┌────────
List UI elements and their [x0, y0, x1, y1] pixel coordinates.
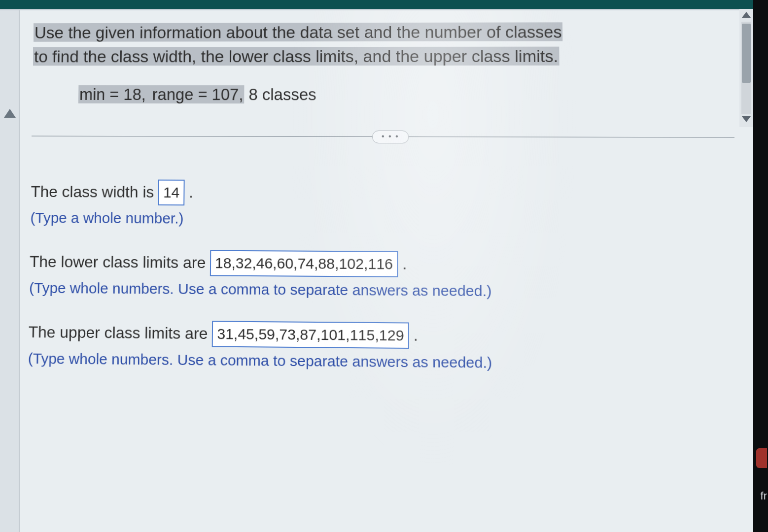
side-indicator-icon — [756, 448, 767, 468]
question-panel: Use the given information about the data… — [0, 9, 753, 532]
upper-limits-input[interactable]: 31,45,59,73,87,101,115,129 — [212, 321, 409, 349]
screen: Use the given information about the data… — [0, 0, 768, 532]
prompt-line-2: to find the class width, the lower class… — [33, 47, 559, 66]
class-width-hint: (Type a whole number.) — [30, 207, 736, 232]
section-divider: • • • — [32, 128, 734, 146]
lower-limits-period: . — [402, 255, 407, 273]
class-width-label: The class width is — [31, 183, 158, 201]
upper-limits-hint: (Type whole numbers. Use a comma to sepa… — [28, 347, 738, 376]
scroll-down-icon[interactable] — [742, 116, 751, 122]
content-area: Use the given information about the data… — [28, 20, 739, 398]
upper-limits-label: The upper class limits are — [28, 323, 212, 343]
given-classes: 8 classes — [244, 85, 316, 103]
prompt-line-1: Use the given information about the data… — [34, 22, 563, 41]
lower-limits-block: The lower class limits are 18,32,46,60,7… — [29, 249, 737, 304]
left-gutter — [0, 10, 20, 532]
class-width-period: . — [189, 183, 193, 201]
given-range: range = 107, — [147, 85, 244, 103]
vertical-scrollbar[interactable] — [739, 9, 753, 127]
edge-text-fr: fr — [761, 490, 767, 502]
collapse-up-icon[interactable] — [4, 109, 16, 118]
lower-limits-input[interactable]: 18,32,46,60,74,88,102,116 — [210, 250, 398, 277]
upper-limits-period: . — [414, 326, 418, 344]
upper-limits-block: The upper class limits are 31,45,59,73,8… — [28, 320, 738, 376]
window-topbar — [0, 0, 768, 9]
right-edge: fr — [753, 0, 768, 532]
class-width-block: The class width is 14 . (Type a whole nu… — [30, 179, 736, 232]
scroll-up-icon[interactable] — [742, 12, 751, 18]
question-prompt: Use the given information about the data… — [33, 20, 733, 69]
class-width-input[interactable]: 14 — [158, 180, 185, 205]
lower-limits-hint: (Type whole numbers. Use a comma to sepa… — [29, 277, 737, 303]
scroll-thumb[interactable] — [742, 24, 751, 83]
given-values: min = 18, range = 107, 8 classes — [78, 83, 734, 107]
lower-limits-label: The lower class limits are — [30, 253, 210, 272]
given-min: min = 18, — [78, 85, 147, 103]
more-options-pill[interactable]: • • • — [372, 131, 409, 143]
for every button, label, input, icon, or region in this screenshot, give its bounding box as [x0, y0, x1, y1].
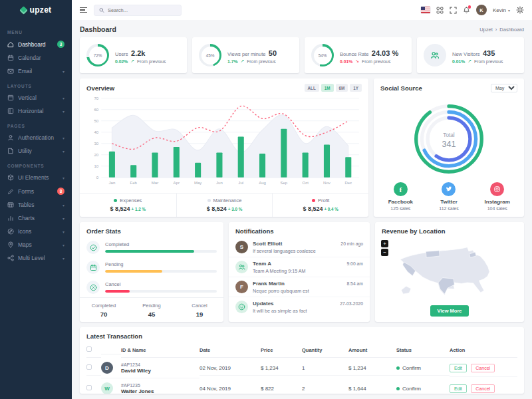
└────────
_What you have to do_:
In repeating the lines above, keep the wording exact and leave every picture out.

_Answer to the problem_:
List UI elements and their [x0, y0, x1, y1] pixel coordinates.
side-indicator-icon — [756, 448, 767, 468]
question-panel: Use the given information about the data… — [0, 9, 753, 532]
upper-limits-input[interactable]: 31,45,59,73,87,101,115,129 — [212, 321, 409, 349]
screen: Use the given information about the data… — [0, 0, 768, 532]
prompt-line-2: to find the class width, the lower class… — [33, 47, 559, 66]
class-width-hint: (Type a whole number.) — [30, 207, 736, 232]
section-divider: • • • — [32, 128, 734, 146]
lower-limits-period: . — [402, 255, 407, 273]
class-width-label: The class width is — [31, 183, 158, 201]
upper-limits-hint: (Type whole numbers. Use a comma to sepa… — [28, 347, 738, 376]
scroll-down-icon[interactable] — [742, 116, 751, 122]
content-area: Use the given information about the data… — [28, 20, 739, 398]
upper-limits-label: The upper class limits are — [28, 323, 212, 343]
given-classes: 8 classes — [244, 85, 316, 103]
prompt-line-1: Use the given information about the data… — [34, 22, 563, 41]
lower-limits-block: The lower class limits are 18,32,46,60,7… — [29, 249, 737, 304]
left-gutter — [0, 10, 20, 532]
class-width-period: . — [189, 183, 193, 201]
given-range: range = 107, — [147, 85, 244, 103]
vertical-scrollbar[interactable] — [739, 9, 753, 127]
edge-text-fr: fr — [761, 490, 767, 502]
collapse-up-icon[interactable] — [4, 109, 16, 118]
lower-limits-input[interactable]: 18,32,46,60,74,88,102,116 — [210, 250, 398, 277]
upper-limits-period: . — [414, 326, 418, 344]
upper-limits-block: The upper class limits are 31,45,59,73,8… — [28, 320, 738, 376]
window-topbar — [0, 0, 768, 9]
right-edge: fr — [753, 0, 768, 532]
class-width-block: The class width is 14 . (Type a whole nu… — [30, 179, 736, 232]
scroll-up-icon[interactable] — [742, 12, 751, 18]
question-prompt: Use the given information about the data… — [33, 20, 733, 69]
class-width-input[interactable]: 14 — [158, 180, 185, 205]
lower-limits-hint: (Type whole numbers. Use a comma to sepa… — [29, 277, 737, 303]
scroll-thumb[interactable] — [742, 24, 751, 83]
given-values: min = 18, range = 107, 8 classes — [78, 83, 734, 107]
lower-limits-label: The lower class limits are — [30, 253, 210, 272]
given-min: min = 18, — [78, 85, 147, 103]
more-options-pill[interactable]: • • • — [372, 131, 409, 143]
for every button, label, input, icon, or region in this screenshot, give its bounding box as [x0, y0, x1, y1].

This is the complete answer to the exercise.